Four separate ROTC proposals are docketed for discussion today, and several professors say that they may bring up other motions from the floor at the meeting.
Nine students--three each from the HUC, the HRPC, and the SFAC--will attend the meeting and join in the discussion. Dean Ford, who asked the three groups to name representatives last month, said that the students will have "the same prerogatives as Faculty members," except for the right to vote, at the meeting.
On the Docket
The four motions definitely on the docket for discussion are:
* The SFAC resolution--to be presented by Rogers Albritton, professor of Philosophy--which asks the Faculty to remove ROTC's academic credit and to deny ROTC instructors their Corporation appointments;
* The HUC resolution--to be presented by Edward Wilcox, director of General Education--which calls for virtually the same action as SFAC proposes;
* The CEP resolution--to be presented by James Q. Wilson, professor of Government--which would force ROTC courses to re-apply individually for credit through existing Harvard departments;
* The SDS resolution--to be presented by Hilary Putnam, professor of Philosophy--which seeks ROTC's total banishment from campus.
In addition to these four motions, Seymour Martin Lipset, professor of Government and Social Relations, said he may introduce a proposal backed by the Young People's Socialist League (YPSL) calling for a student referendum on ROTC's future.
HRPC Representatives
Last night Kenneth M. Kaufman '69, chairman of HRPC, named his group's three representatives to the meeting.
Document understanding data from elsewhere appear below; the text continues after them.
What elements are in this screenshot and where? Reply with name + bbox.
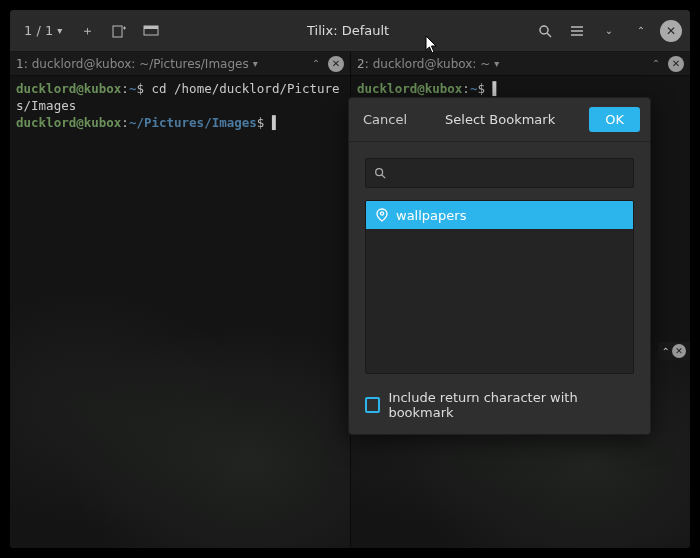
svg-point-10	[376, 169, 383, 176]
ok-button[interactable]: OK	[589, 107, 640, 132]
dialog-header: Cancel Select Bookmark OK	[349, 98, 650, 142]
bookmark-list: wallpapers	[365, 200, 634, 374]
chevron-up-icon: ⌃	[662, 346, 670, 357]
include-return-label: Include return character with bookmark	[388, 390, 634, 420]
maximize-button[interactable]: ⌃	[628, 18, 654, 44]
svg-rect-0	[113, 26, 122, 37]
terminal-1[interactable]: ducklord@kubox:~$ cd /home/ducklord/Pict…	[10, 76, 350, 548]
svg-point-5	[540, 26, 548, 34]
prompt-user: ducklord@kubox	[16, 115, 121, 130]
add-terminal-right-icon	[112, 24, 126, 38]
dialog-body: wallpapers	[349, 142, 650, 390]
prompt-user: ducklord@kubox	[357, 81, 462, 96]
terminal-pane-1: 1: ducklord@kubox: ~/Pictures/Images ▾ ⌃…	[10, 52, 350, 548]
bookmark-search-input[interactable]	[392, 166, 625, 181]
pane-index: 1:	[16, 57, 28, 71]
chevron-down-icon[interactable]: ▾	[253, 58, 258, 69]
search-icon	[374, 167, 386, 179]
prompt-user: ducklord@kubox	[16, 81, 121, 96]
headerbar-right: ⌄ ⌃ ✕	[532, 18, 682, 44]
pane-close-button[interactable]: ✕	[668, 56, 684, 72]
split-down-button[interactable]	[138, 18, 164, 44]
plus-icon: ＋	[81, 22, 94, 40]
pane-title: ducklord@kubox: ~	[373, 57, 491, 71]
menu-button[interactable]	[564, 18, 590, 44]
add-terminal-down-icon	[143, 24, 159, 38]
chevron-up-icon: ⌃	[652, 58, 660, 69]
pane-title: ducklord@kubox: ~/Pictures/Images	[32, 57, 249, 71]
pane-tabbar-2: 2: ducklord@kubox: ~ ▾ ⌃ ✕	[351, 52, 690, 76]
search-button[interactable]	[532, 18, 558, 44]
svg-line-6	[547, 33, 551, 37]
collapsed-pane-chip[interactable]: ⌃ ✕	[658, 342, 690, 360]
dialog-footer: Include return character with bookmark	[349, 390, 650, 434]
svg-rect-4	[144, 26, 158, 29]
close-icon: ✕	[672, 58, 680, 69]
cursor-block: ▌	[272, 115, 280, 130]
minimize-button[interactable]: ⌄	[596, 18, 622, 44]
pane-close-button[interactable]: ✕	[672, 344, 686, 358]
bookmark-search[interactable]	[365, 158, 634, 188]
dialog-title: Select Bookmark	[445, 112, 555, 127]
chevron-down-icon[interactable]: ▾	[494, 58, 499, 69]
bookmark-icon	[376, 208, 388, 222]
cursor-block: ▌	[492, 81, 500, 96]
pane-tabbar-1: 1: ducklord@kubox: ~/Pictures/Images ▾ ⌃…	[10, 52, 350, 76]
pane-maximize-button[interactable]: ⌃	[648, 56, 664, 72]
svg-point-12	[380, 212, 383, 215]
include-return-checkbox[interactable]	[365, 397, 380, 413]
headerbar: 1 / 1 ▾ ＋ Tilix: Default	[10, 10, 690, 52]
close-icon: ✕	[666, 24, 676, 38]
pane-maximize-button[interactable]: ⌃	[308, 56, 324, 72]
chevron-up-icon: ⌃	[312, 58, 320, 69]
chevron-down-icon: ⌄	[605, 25, 613, 36]
prompt-path: ~/Pictures/Images	[129, 115, 257, 130]
window-close-button[interactable]: ✕	[660, 20, 682, 42]
bookmark-label: wallpapers	[396, 208, 466, 223]
bookmark-item[interactable]: wallpapers	[366, 201, 633, 229]
svg-line-11	[382, 175, 385, 178]
split-right-button[interactable]	[106, 18, 132, 44]
session-selector[interactable]: 1 / 1 ▾	[18, 18, 68, 44]
session-count: 1 / 1	[24, 23, 53, 38]
search-icon	[538, 24, 552, 38]
select-bookmark-dialog: Cancel Select Bookmark OK wallpapers Inc…	[348, 97, 651, 435]
chevron-down-icon: ▾	[57, 25, 62, 36]
cancel-button[interactable]: Cancel	[359, 108, 411, 131]
window-title: Tilix: Default	[170, 23, 526, 38]
close-icon: ✕	[675, 346, 683, 356]
hamburger-icon	[570, 25, 584, 37]
new-session-button[interactable]: ＋	[74, 18, 100, 44]
chevron-up-icon: ⌃	[637, 25, 645, 36]
pane-close-button[interactable]: ✕	[328, 56, 344, 72]
close-icon: ✕	[332, 58, 340, 69]
pane-index: 2:	[357, 57, 369, 71]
They will be Scott Present '69--author of the HRPC's final report on ROTC last fall, Jay Epstein '69--who worked with Present on early drafts of the report-- and Mary K. Tolbert '69. The SFAC and HUC representatives were announced earlier this week.
Two student groups that were not invited to the meeting--SDS and YPSL--yesterday objected to the student representation plan. SDS is calling for a protest march outside Sanders Theatre when the Faculty begins its meeting there at 3 p.m. today. But SDS members--who led the Dec. 12 sit-in that forced cancellation of the last Faculty meeting slated to discuss ROTC--say they do not plan to obstruct today's meeting.
The ten-man executive committee of YPSL last night released a statement asking that at least one student supporter of YPSL's referendum plan be admitted to the meeting. The statement claimed that the nine invited students "are not representative of the student body," and that YPSL's stand has "the most demonstrated support in the student body."
Lipset said yesterday that he is "fairly definite" in his plans to present his motion--the same one YPSL backs--today. But he may decide not to offer the motion if the Faculty seems ready to vote on one of the other proposals, he said.
"The effect of asking for a referendum is to delay the decision on ROTC," Lipset explained. "If it turns out that people want to vote at the meeting, then I don't want to hold up the action."
Lipset said he had originally requested a place on the docket for his resolution. But when Wilcox--who was in charge of drawing up the docket--asked him to withdraw the motion in order to streamline the docket, Lipset said he agreed to bring it up from the floor.
Wilcox said yesterday that he had placed the HUC resolution on the docket "simply as a mechanism for getting student opinion before the Faculty."
"The SFAC has Faculty members on it," Wilcox said last night, "but the HUC has none. One of the major questions that developed as we placed items on the docket was what role students' opinions would play. Under the present system, there is no mechanism for students to place their views on the floor." Wilcox said that he will not speak for or against the HUC position, but will merely introduce it.
The man who will offer the CEP's proposal today--Wilson--said yesterday that he thinks "the general Faculty sentiment is in favor of changing ROTC's academic status. The real question is how best to do it."
Wilson said that the CEP's plan--forcing ROTC courses to reapply for credit rather than flatly denying credit as SFAC asks--is "a better way, more consistent with Faculty principles, of achieving essentially the same goal as the other proposal."
But Wilson added that the CEP's reapplication scheme might not have the same effect as SFAC's resolution. "This question of outside control of courses comes primarily with policy-oriented courses," Wilson said. "No one really cares if the Pentagon controls courses on navigation or technology."
For these "policy" courses, Wilson said, there could be two ways for departments to re-grant credit. "Departments could offer the courses with one of their own regular instructors," Wilson said, "or else they could assign some military instructors in whose credentials they had confidence--for instance, someone who had earned a Ph.D. from Harvard."
"The more likely solution--the one I hope for," Wilson said, "would be to have the Pentagon designate some standard Harvard courses as acceptable for ROTC credit.